Lil Supa "Lince" / "Jungle" ft. Big Noyd [VIDEO]
Benny Watts & Fuego Base "Band Chasing" [VIDEO]
Wych Hazle x Watkinz Da General "Microphonology 2" [ALBUM]

Wych Hazle occupies a specific and largely unoccupied corner of underground hip-hop – a Tucson-based MC, fiction writer, and cultural visionary whose approach he has described as thematic avant-garde boom bap, and whose catalog refuses to repeat itself from project to project. His collaboration with North Carolina producer Watkinz Da General, who developed his craft in the Raleigh housing project environment before building out his Gift of Life Studios operation, traces back to the original Microphonology EP and the mixtape that followed.
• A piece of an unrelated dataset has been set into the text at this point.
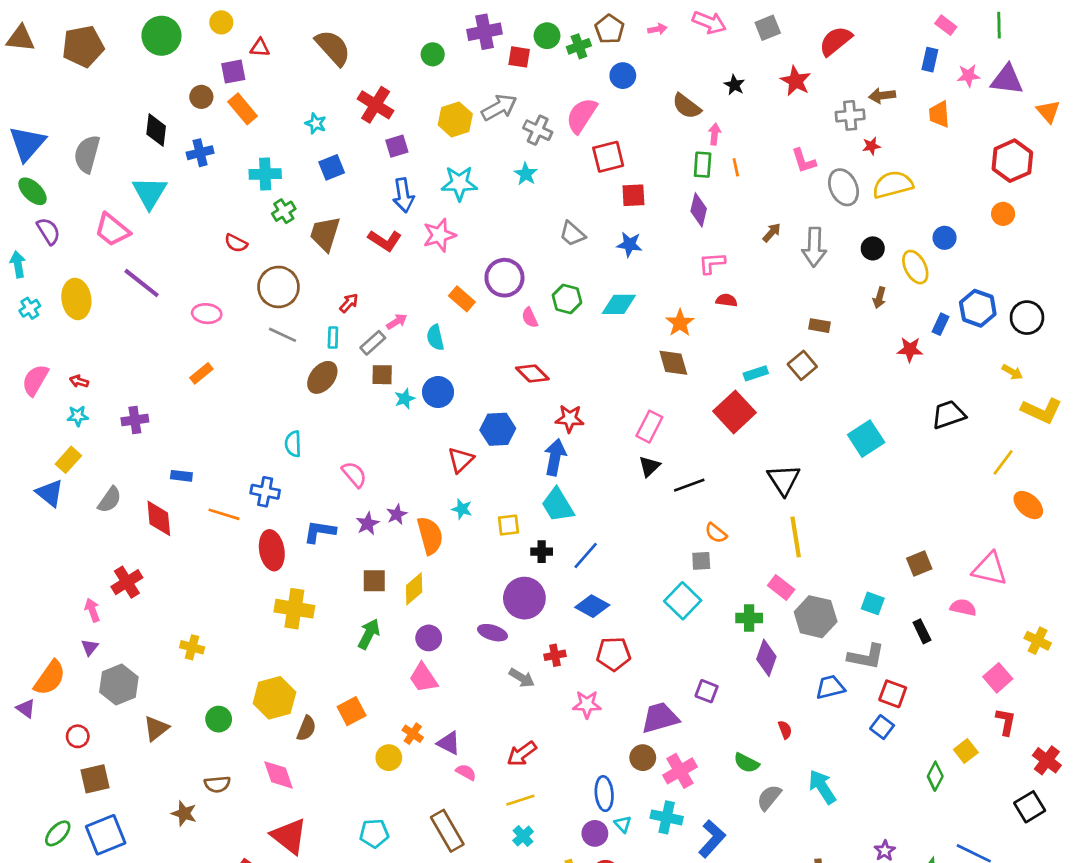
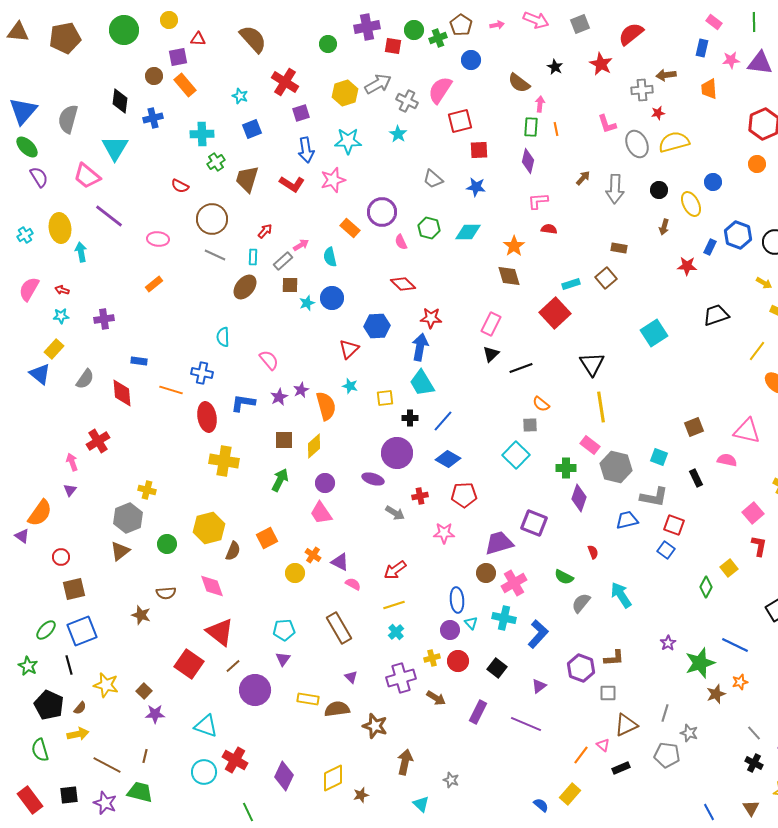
cyan arrow: (18, 264) -> (81, 252), moved
gray hexagon: (119, 685) -> (128, 518), moved
purple square: (707, 691) -> (534, 523), size x1.5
The sequel deepens the framework. Hazle's stated influences run from Rakim and Kool G Rap through Nas to Divine Styler – the last name is instructive, pointing toward the kind of left-of-field conceptual ambition that drives Microphonology 2 beyond genre convention. Watkinz's ASR-X production provides the sonic architecture: dense, textured, rooted in boom bap but not flattened by it. The Inspiration credit to Dr. James Allen and executive production under the BLKWIZFLIX banner signal that this is a complete creative ecosystem operating entirely outside the mainstream pipeline.